**What needs to be done:**
Begin at the line containing "Image resolution: width=954, height=2576." in the records below, end at the line containing "adverse childhood experiences (305, 801)", and retype each line in that span exactly. No other line and no image should appear.
*** Opening of Dataset entries ***
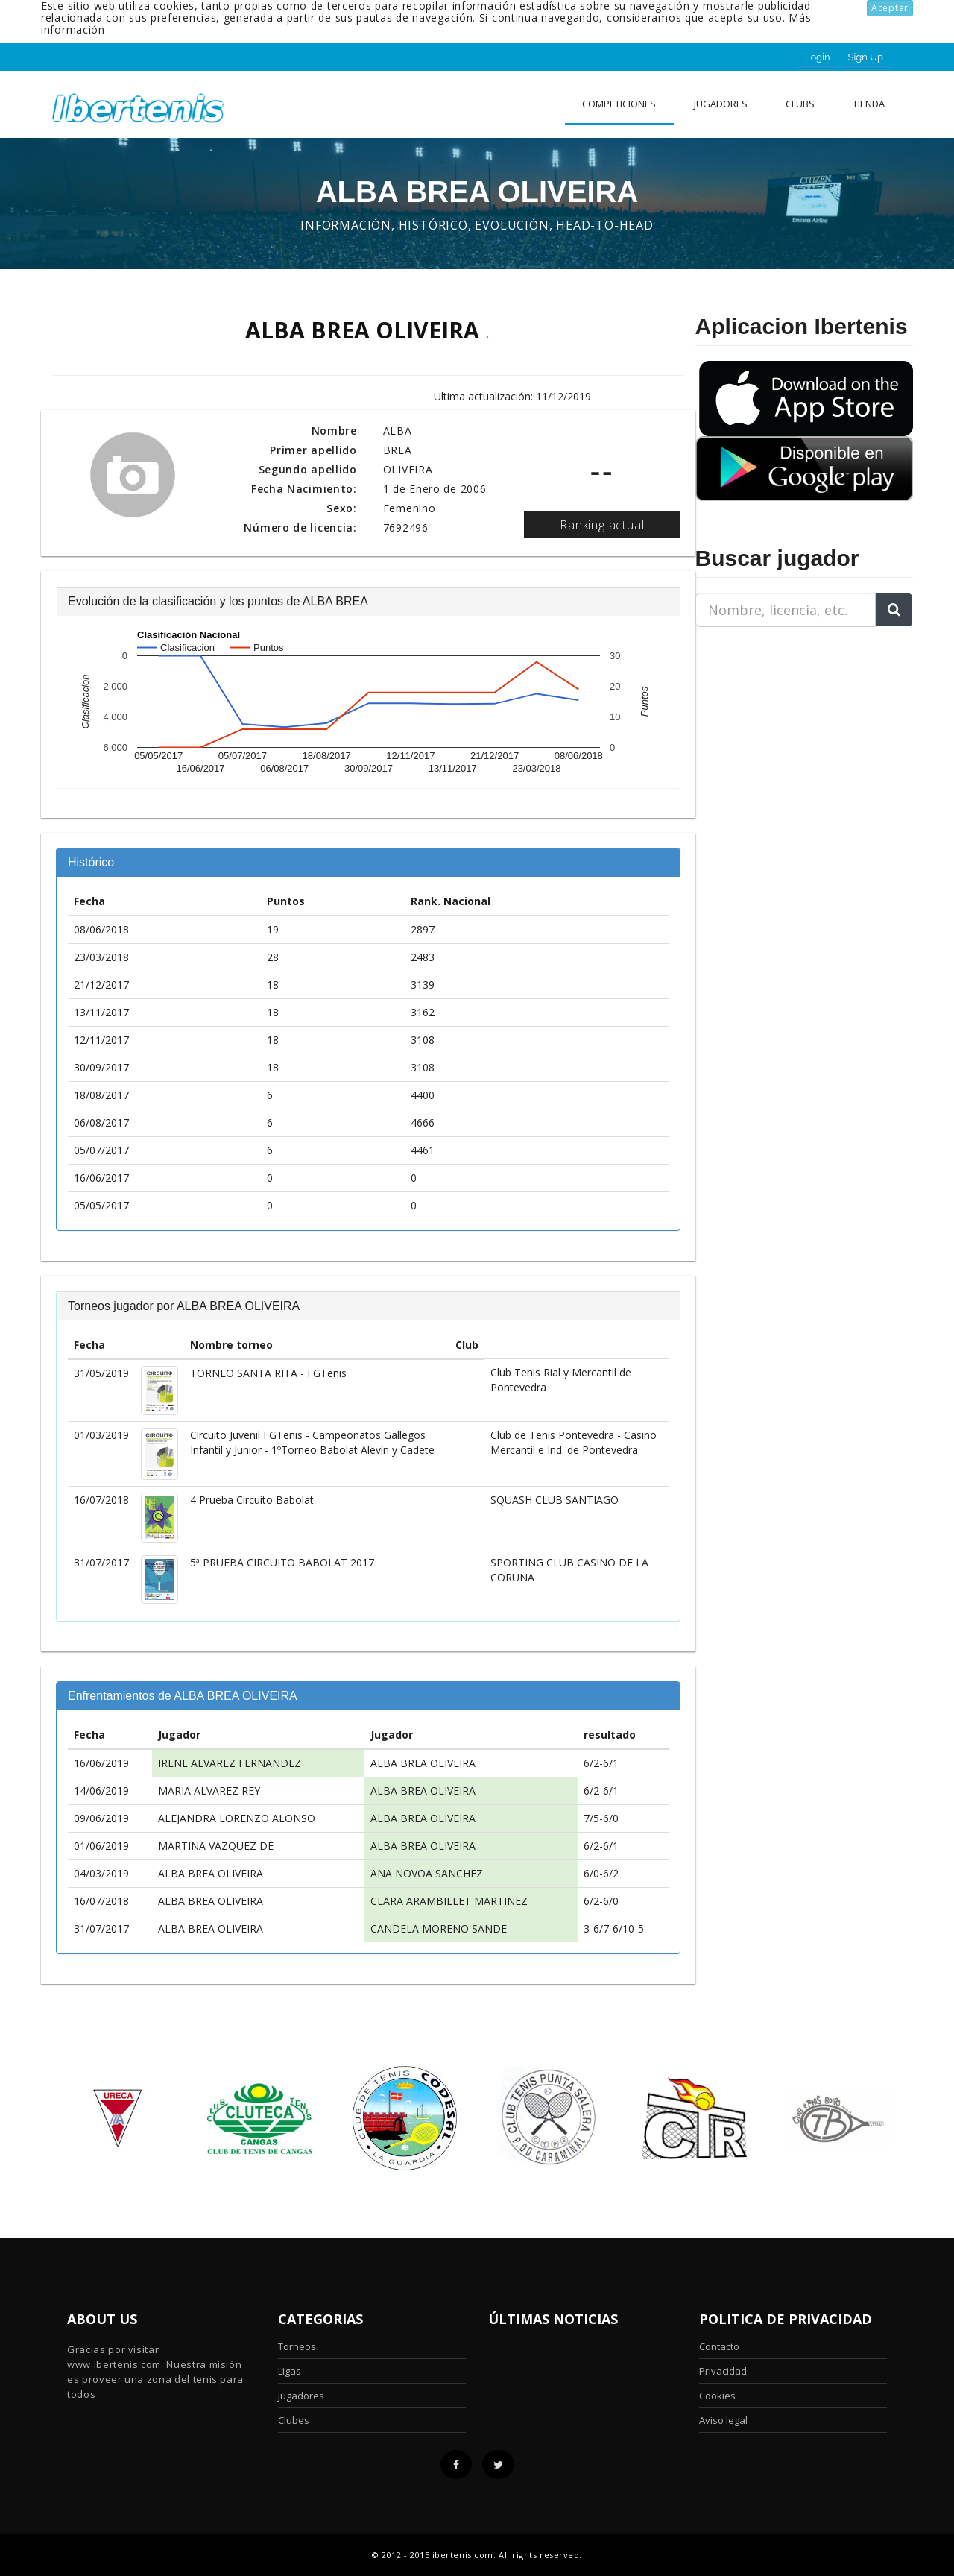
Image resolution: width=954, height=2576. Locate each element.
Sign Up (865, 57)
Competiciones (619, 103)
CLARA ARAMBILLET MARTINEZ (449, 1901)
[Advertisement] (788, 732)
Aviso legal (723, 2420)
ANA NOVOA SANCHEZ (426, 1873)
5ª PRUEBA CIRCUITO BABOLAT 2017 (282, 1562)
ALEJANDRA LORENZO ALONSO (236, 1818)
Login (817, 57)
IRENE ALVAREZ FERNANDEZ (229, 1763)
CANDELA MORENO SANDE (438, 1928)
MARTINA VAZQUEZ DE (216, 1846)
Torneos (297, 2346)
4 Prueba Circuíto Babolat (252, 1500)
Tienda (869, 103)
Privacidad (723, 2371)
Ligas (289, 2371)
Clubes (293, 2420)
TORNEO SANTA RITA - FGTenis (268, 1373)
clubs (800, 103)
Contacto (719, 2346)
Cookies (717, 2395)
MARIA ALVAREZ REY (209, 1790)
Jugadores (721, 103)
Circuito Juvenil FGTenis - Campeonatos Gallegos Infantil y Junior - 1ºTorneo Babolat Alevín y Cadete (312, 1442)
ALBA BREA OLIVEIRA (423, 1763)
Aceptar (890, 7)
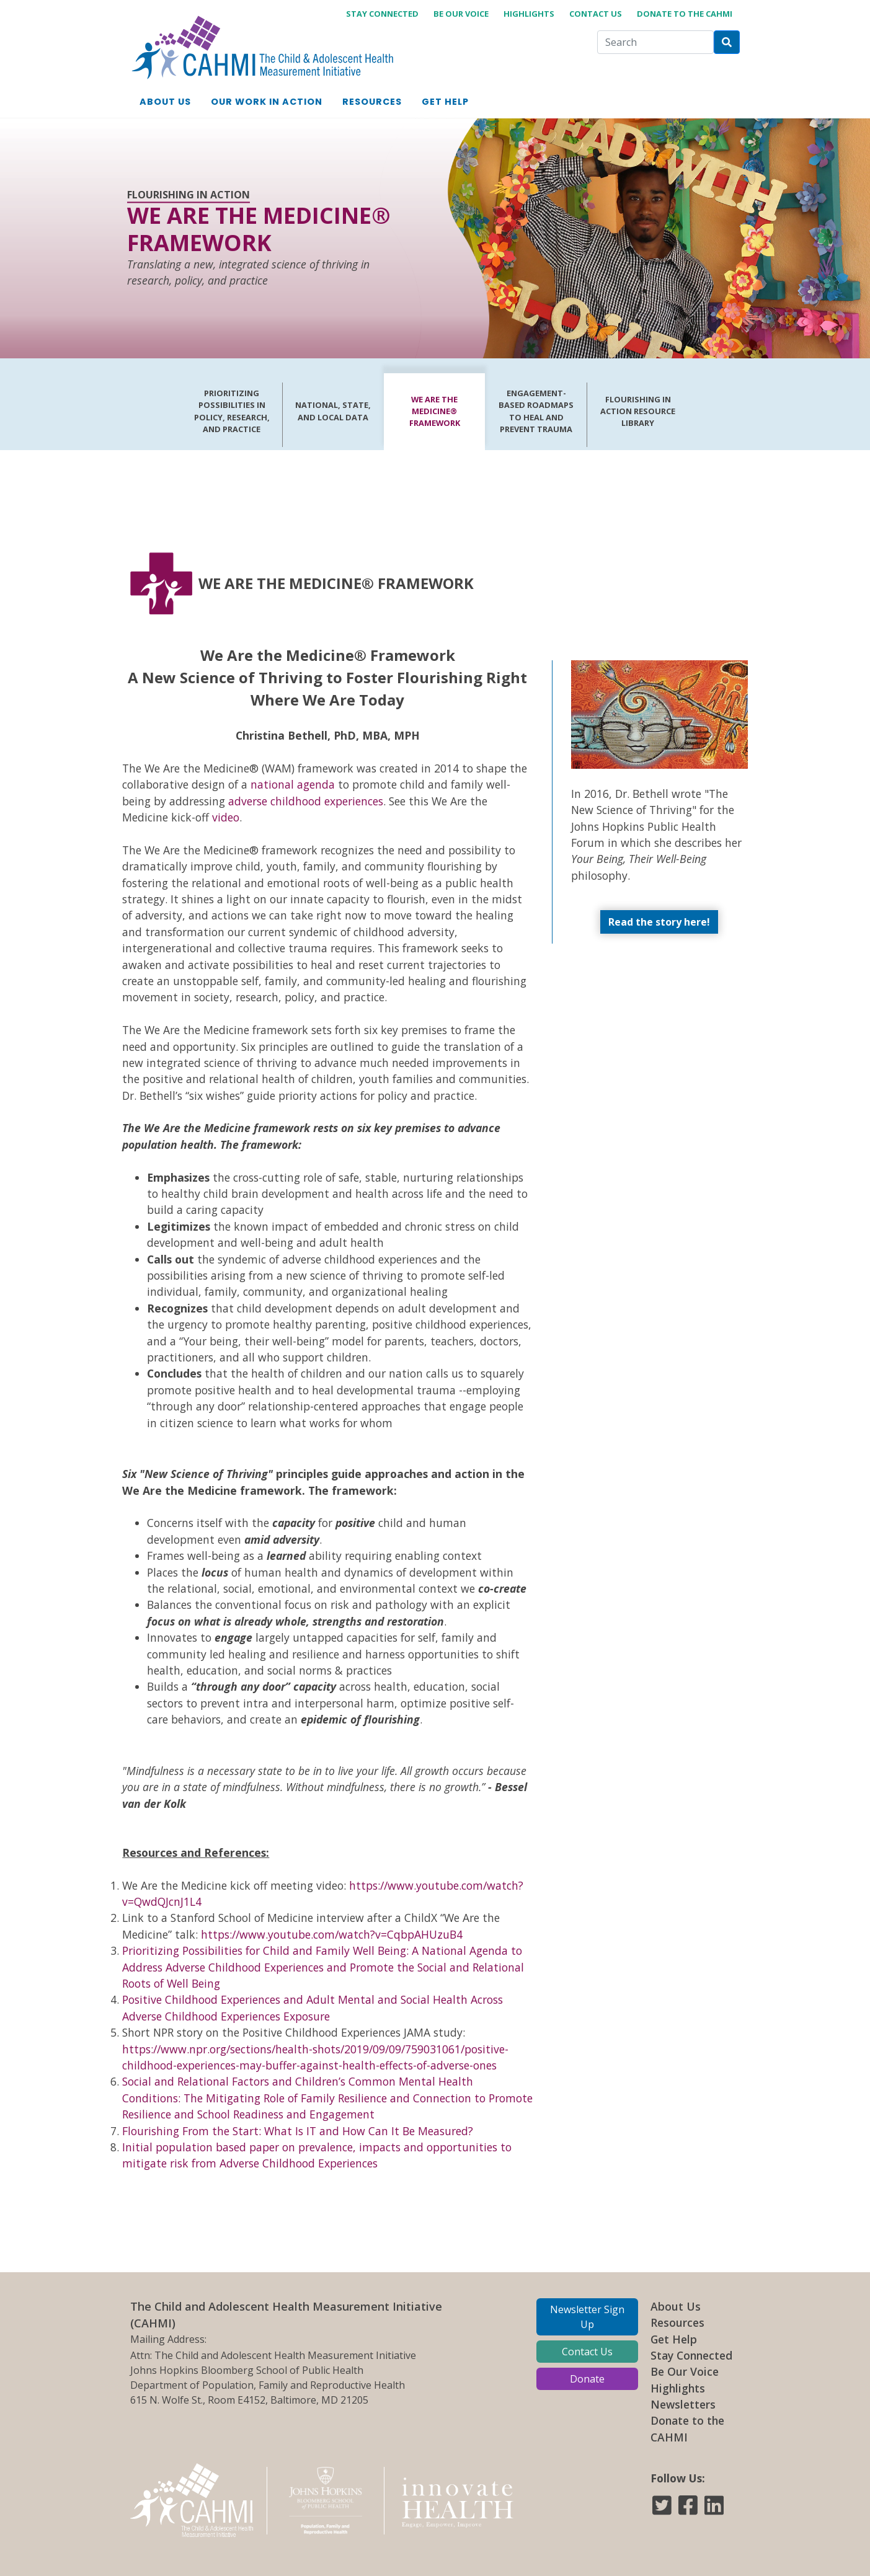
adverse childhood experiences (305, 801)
*** Close of Dataset entries ***
*** Opening of Dataset entries ***
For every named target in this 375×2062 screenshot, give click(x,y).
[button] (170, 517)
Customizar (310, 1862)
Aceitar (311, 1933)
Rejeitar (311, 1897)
*** Close of Dataset entries ***
*** Opening of Dataset entries ***
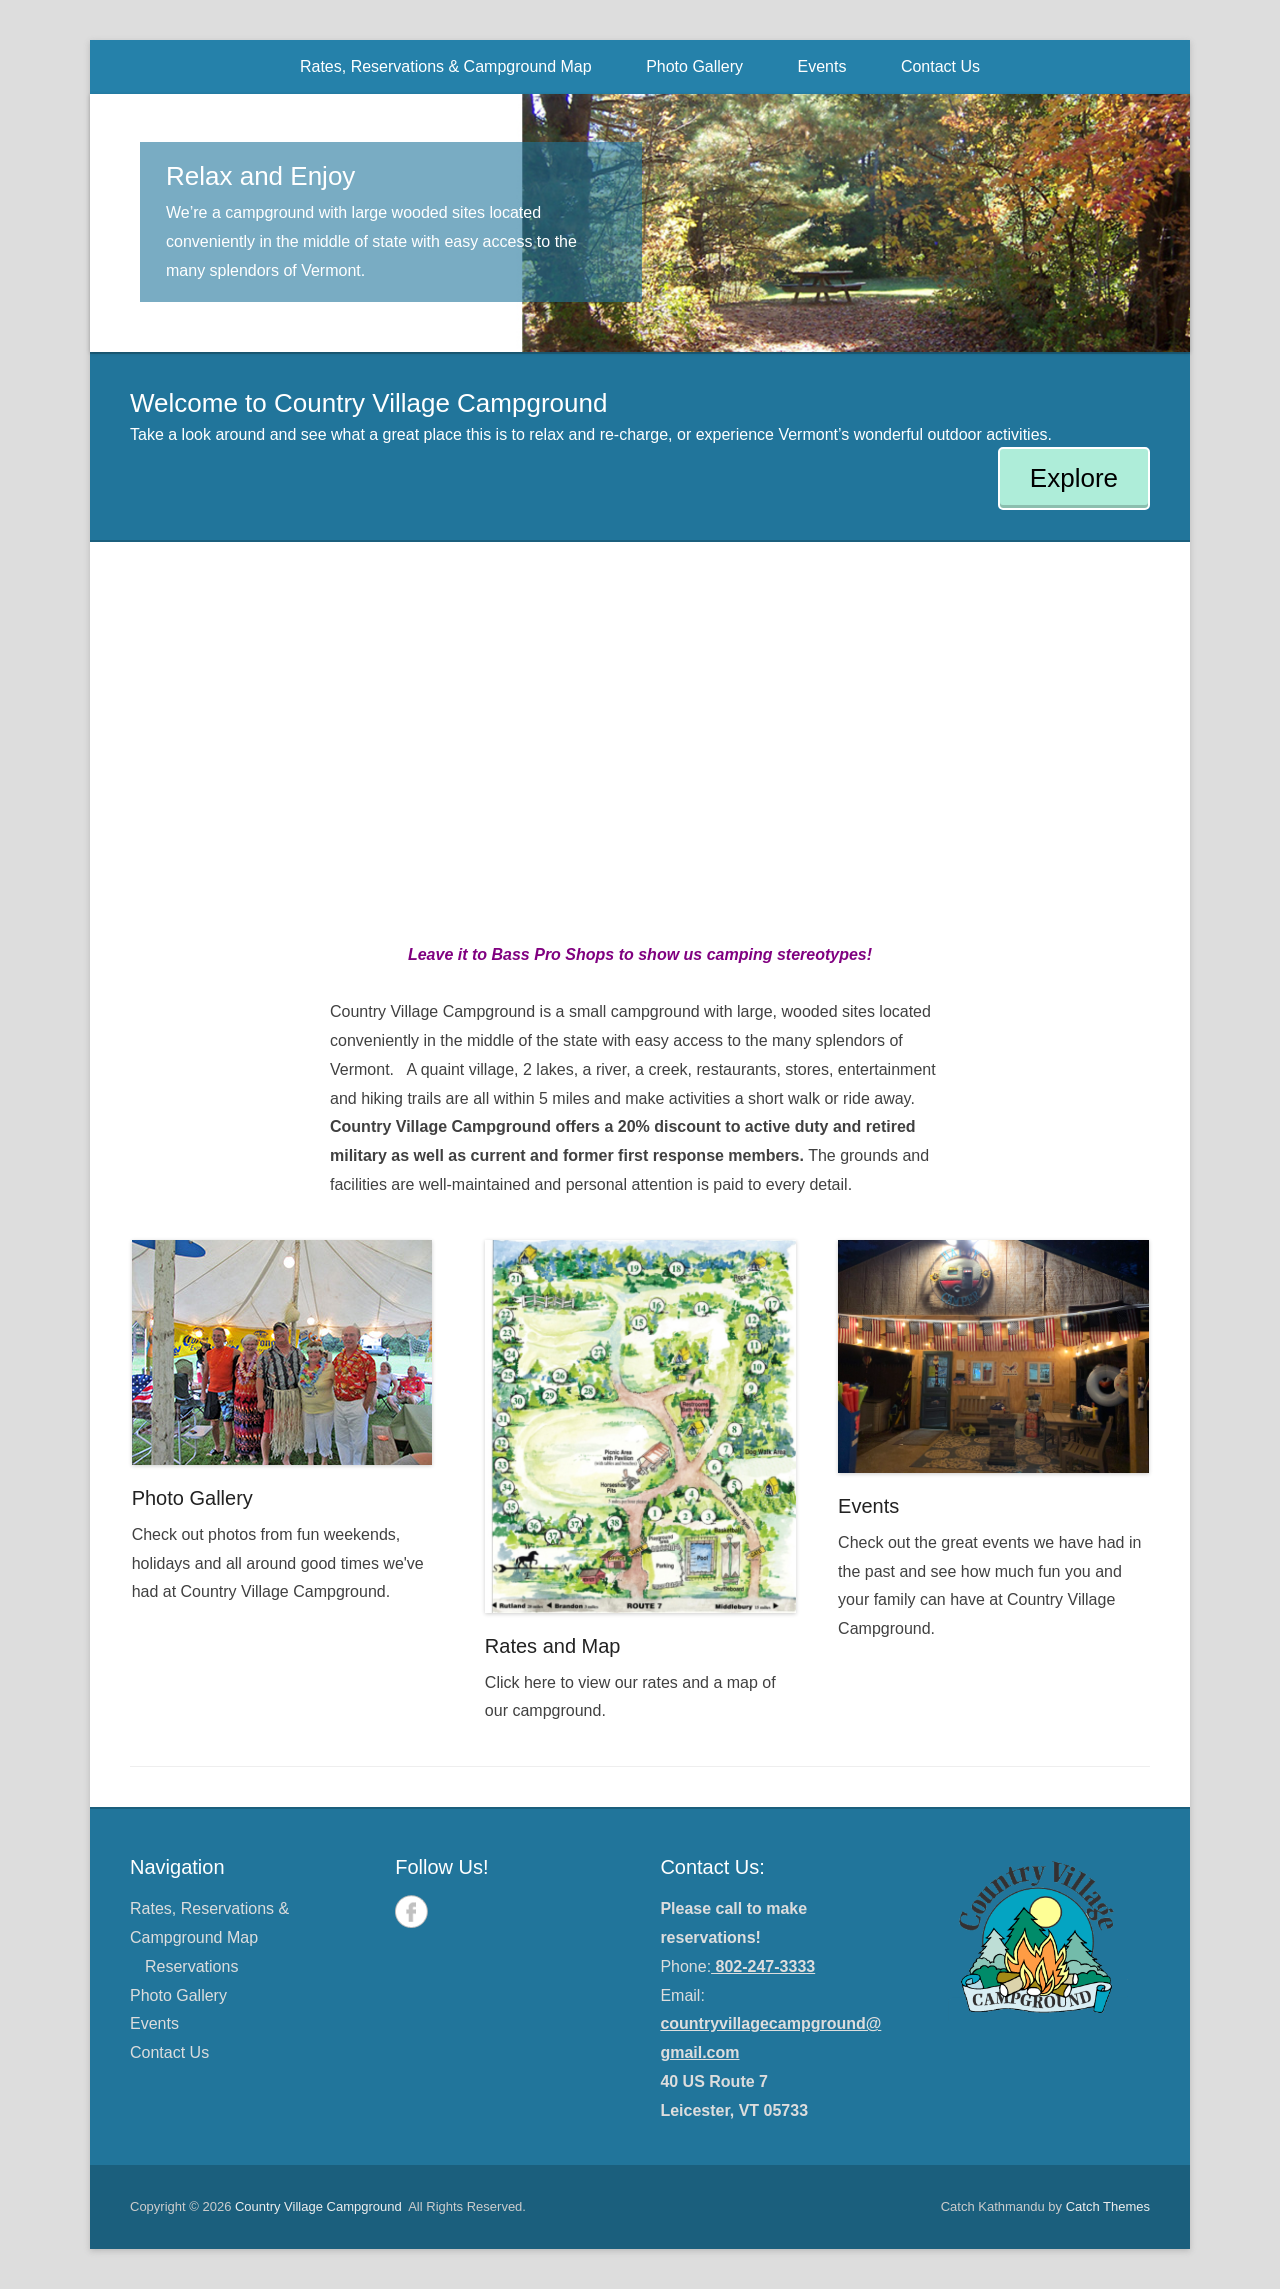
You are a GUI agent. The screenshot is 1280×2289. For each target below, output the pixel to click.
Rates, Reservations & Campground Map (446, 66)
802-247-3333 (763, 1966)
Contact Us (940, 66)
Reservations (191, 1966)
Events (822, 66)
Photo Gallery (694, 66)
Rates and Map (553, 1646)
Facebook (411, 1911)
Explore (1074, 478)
*** Close of Dataset entries ***
**Solution to this exercise:**
Image resolution: width=954, height=2576. Locate each element.
Sign Up (865, 57)
Competiciones (619, 103)
CLARA ARAMBILLET MARTINEZ (449, 1901)
[Advertisement] (788, 732)
Aviso legal (723, 2420)
ANA NOVOA SANCHEZ (426, 1873)
5ª PRUEBA CIRCUITO BABOLAT 2017 (282, 1562)
ALEJANDRA LORENZO ALONSO (236, 1818)
Login (817, 57)
IRENE ALVAREZ FERNANDEZ (229, 1763)
CANDELA MORENO SANDE (438, 1928)
MARTINA VAZQUEZ DE (216, 1846)
Torneos (297, 2346)
4 Prueba Circuíto Babolat (252, 1500)
Tienda (869, 103)
Privacidad (723, 2371)
Ligas (289, 2371)
Clubes (293, 2420)
TORNEO SANTA RITA - FGTenis (268, 1373)
clubs (800, 103)
Contacto (719, 2346)
Cookies (717, 2395)
MARIA ALVAREZ REY (209, 1790)
Jugadores (721, 103)
Circuito Juvenil FGTenis - Campeonatos Gallegos Infantil y Junior - 1ºTorneo Babolat Alevín y Cadete (312, 1442)
ALBA BREA OLIVEIRA (423, 1763)
Aceptar (890, 7)
adverse childhood experiences (305, 801)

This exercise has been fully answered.